The discovery comes from RIMFAX, the rover’s ground-penetrating radar instrument, which fired radar waves into the ground every 10 centimeters of travel during a campaign running from September 2023 to February 2024 — spanning more than 250 Martian sols. Those signals bounced back from boundaries between rock, sediment, and ice layers, allowing researchers to construct a vertical cross-section of the Martian crust.

The survey focused on a geological zone called the Margin unit, a broad deposit sitting between the crater’s western fan and its inner rim. Its rocks proved unusually transparent to radar, letting signals penetrate deeper than anywhere else previously scanned in Jezero — more than 1.75 times deeper than measurements taken on the crater floor or the overlying Delta units. Accounting for surface topography, the team estimates the Margin unit’s true thickness at 85 to 90 meters.

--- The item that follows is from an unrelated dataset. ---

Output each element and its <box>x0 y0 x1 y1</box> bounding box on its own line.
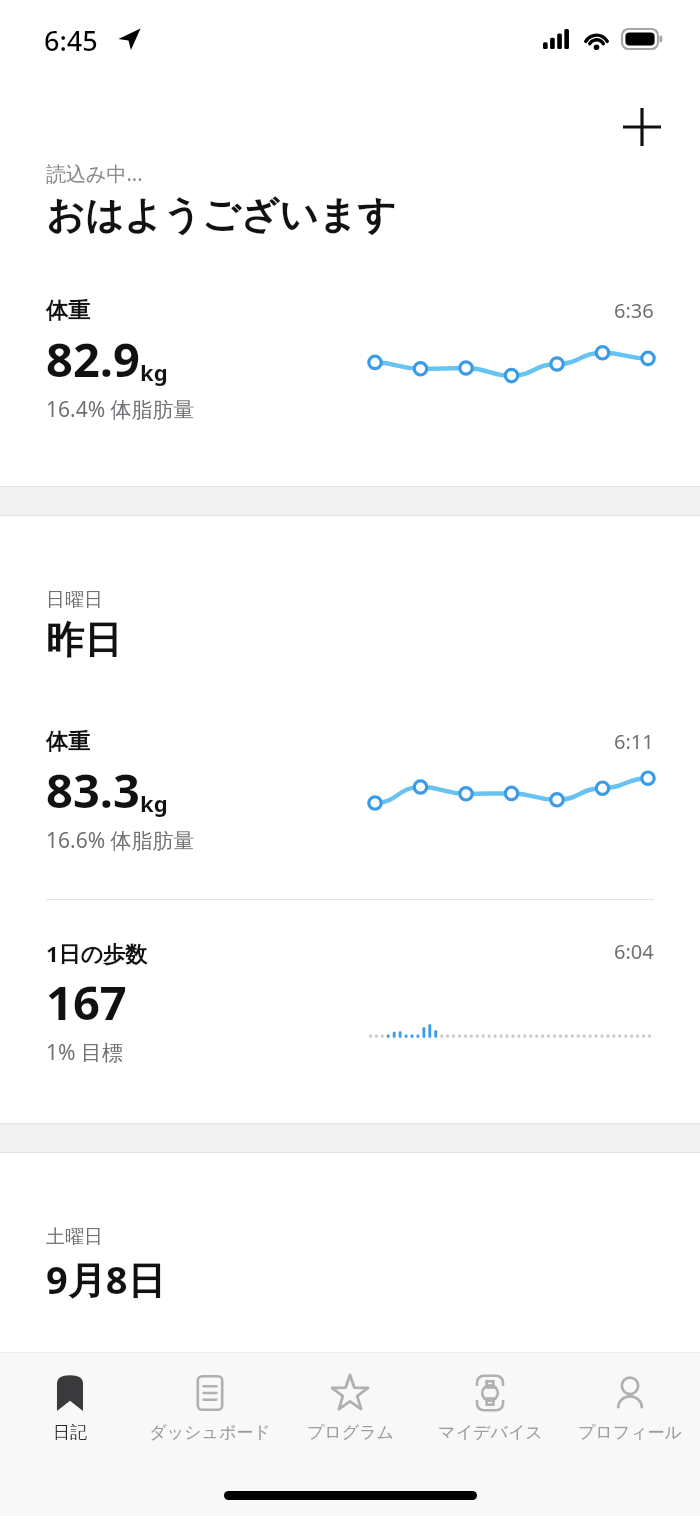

Layered geometry points to flowing water

What the radar found at depth was not featureless rock. The data showed parallel sediment layers tilting toward the center of the Jezero basin at angles of three to 15 degrees — a geometry geologists call clinoforms, the signature of sediment building outward into standing water as a river deposits material. The images also captured rollover points, the transitions between the angled foreset layers and the flat bottomset layers where finer sediment fans out at the base of a delta. Those features, the research team says, indicate repeated episodes of sediment deposition over an extended period, not a single flood event.

“We saw really high complexity in the subsurface,” said Emily L. Cardarelli, an astrobiologist at the University of California Los Angeles who led the team interpreting the RIMFAX data, according to the report.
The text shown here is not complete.